"""

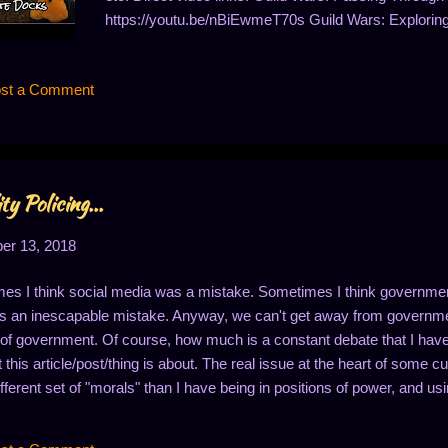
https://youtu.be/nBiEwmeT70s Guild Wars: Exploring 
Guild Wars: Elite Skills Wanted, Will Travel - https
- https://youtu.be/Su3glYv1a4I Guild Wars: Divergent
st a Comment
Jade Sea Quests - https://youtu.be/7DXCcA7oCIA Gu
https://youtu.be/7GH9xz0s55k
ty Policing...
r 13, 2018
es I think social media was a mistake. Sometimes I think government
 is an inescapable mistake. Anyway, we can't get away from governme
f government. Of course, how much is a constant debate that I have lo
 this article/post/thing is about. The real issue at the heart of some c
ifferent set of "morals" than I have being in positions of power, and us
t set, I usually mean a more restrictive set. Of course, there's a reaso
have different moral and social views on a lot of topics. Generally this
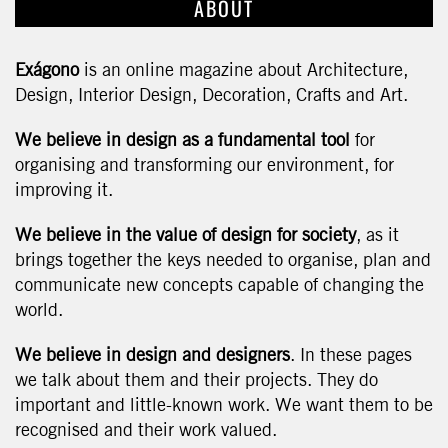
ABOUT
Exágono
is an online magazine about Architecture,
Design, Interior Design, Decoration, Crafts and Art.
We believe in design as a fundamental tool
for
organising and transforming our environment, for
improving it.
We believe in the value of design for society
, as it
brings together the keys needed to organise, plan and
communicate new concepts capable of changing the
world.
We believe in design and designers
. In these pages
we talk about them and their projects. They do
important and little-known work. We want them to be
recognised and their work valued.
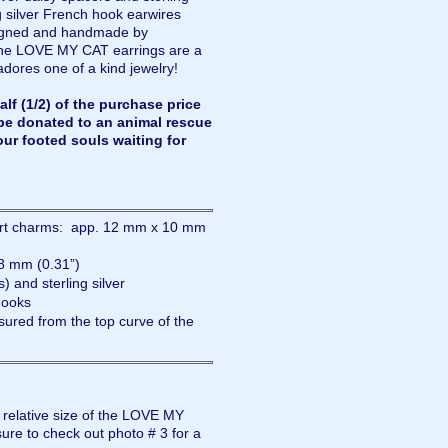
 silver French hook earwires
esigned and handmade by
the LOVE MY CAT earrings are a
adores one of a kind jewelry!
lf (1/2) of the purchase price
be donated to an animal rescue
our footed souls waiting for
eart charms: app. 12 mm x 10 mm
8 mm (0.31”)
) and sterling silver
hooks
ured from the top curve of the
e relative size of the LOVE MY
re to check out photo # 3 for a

"""
"""

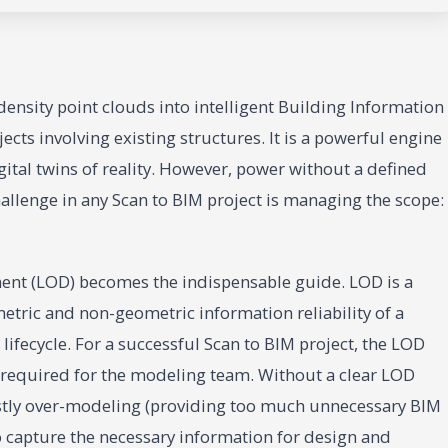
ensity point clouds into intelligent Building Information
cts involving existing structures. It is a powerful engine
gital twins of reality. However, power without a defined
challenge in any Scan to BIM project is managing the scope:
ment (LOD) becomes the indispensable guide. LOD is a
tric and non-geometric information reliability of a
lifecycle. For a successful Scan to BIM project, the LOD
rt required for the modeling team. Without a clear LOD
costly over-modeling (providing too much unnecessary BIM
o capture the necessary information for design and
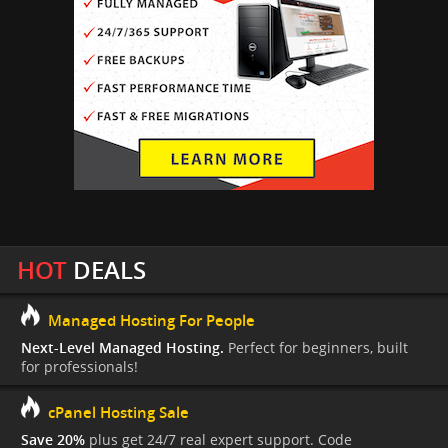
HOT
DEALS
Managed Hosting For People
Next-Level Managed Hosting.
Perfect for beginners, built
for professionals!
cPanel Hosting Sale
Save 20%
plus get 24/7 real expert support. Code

"""

WORK TASK: What is needed is an exact copy of the lines above from the one with "important and little-known" to the one with "lf (1/2) of the purchase price", both ends kept, and nothing more; please leave the pictures out.

SOLUTION TO THE EXERCISE:
important and little-known work. We want them to be
recognised and their work valued.
 silver French hook earwires
esigned and handmade by
the LOVE MY CAT earrings are a
adores one of a kind jewelry!
lf (1/2) of the purchase price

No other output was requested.